### Work item
Write each line below back out exactly, omitting its pictures.

====== Records ======

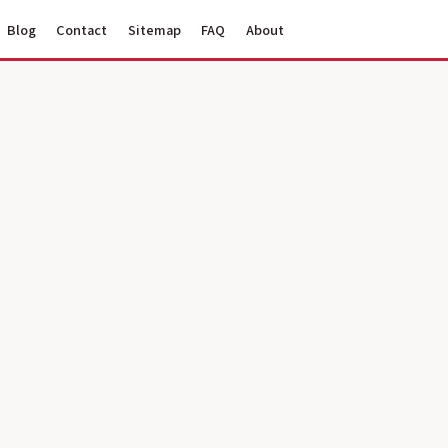
Blog
Contact
Sitemap
FAQ
About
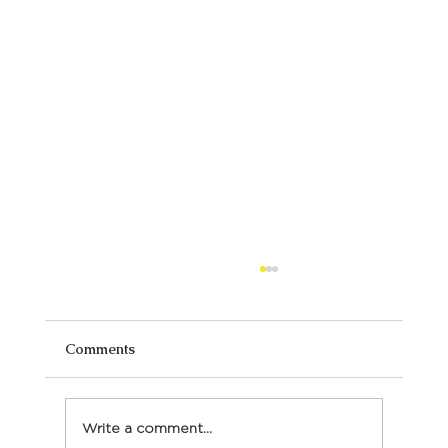
Comments
Write a comment...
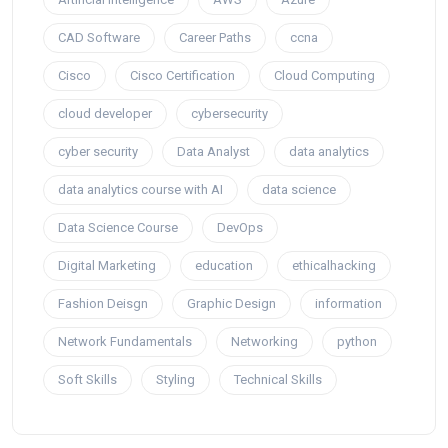
CAD Software
Career Paths
ccna
Cisco
Cisco Certification
Cloud Computing
cloud developer
cybersecurity
cyber security
Data Analyst
data analytics
data analytics course with AI
data science
Data Science Course
DevOps
Digital Marketing
education
ethicalhacking
Fashion Deisgn
Graphic Design
information
Network Fundamentals
Networking
python
Soft Skills
Styling
Technical Skills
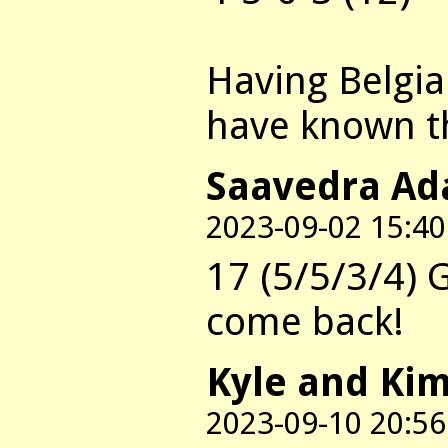
Having Belgian
have known 
Saavedra Ada
2023-09-02 15:40
17 (5/5/3/4) 
come back!
Kyle and Ki
2023-09-10 20:56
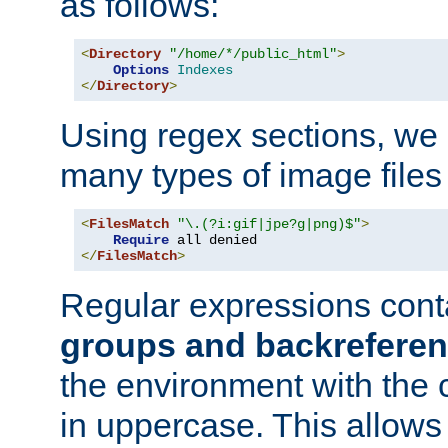
as follows:
<
Directory
"/home/*/public_html"
>
Options
Indexes
</
Directory
>
Using regex sections, we
many types of image files
<
FilesMatch
"\.(?i:gif|jpe?g|png)$"
>
Require
</
FilesMatch
>
Regular expressions cont
groups and backrefere
the environment with the
in uppercase. This allows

======

### Exercise answer
Blog
Contact
Sitemap
FAQ
About
Comments
Write a comment...
CAD Software
Career Paths
ccna
Cisco
Cisco Certification
Cloud Computing
cloud developer
cybersecurity
cyber security
Data Analyst
data analytics
data analytics course with AI
data science
Data Science Course
DevOps
Digital Marketing
education
ethicalhacking
Fashion Deisgn
Graphic Design
information
Network Fundamentals
Networking
python
Soft Skills
Styling
Technical Skills
Having Belgian
have known 
Saavedra Ada
2023-09-02 15:40
17 (5/5/3/4) 
come back!
Kyle and Ki
2023-09-10 20:56
as follows:
<
Directory
"/home/*/public_html"
>
Options
Indexes
</
Directory
>
Using regex sections, we
many types of image files
<
FilesMatch
"\.(?i:gif|jpe?g|png)$"
>
Require
</
FilesMatch
>
Regular expressions cont
groups and backrefere
the environment with the
in uppercase. This allows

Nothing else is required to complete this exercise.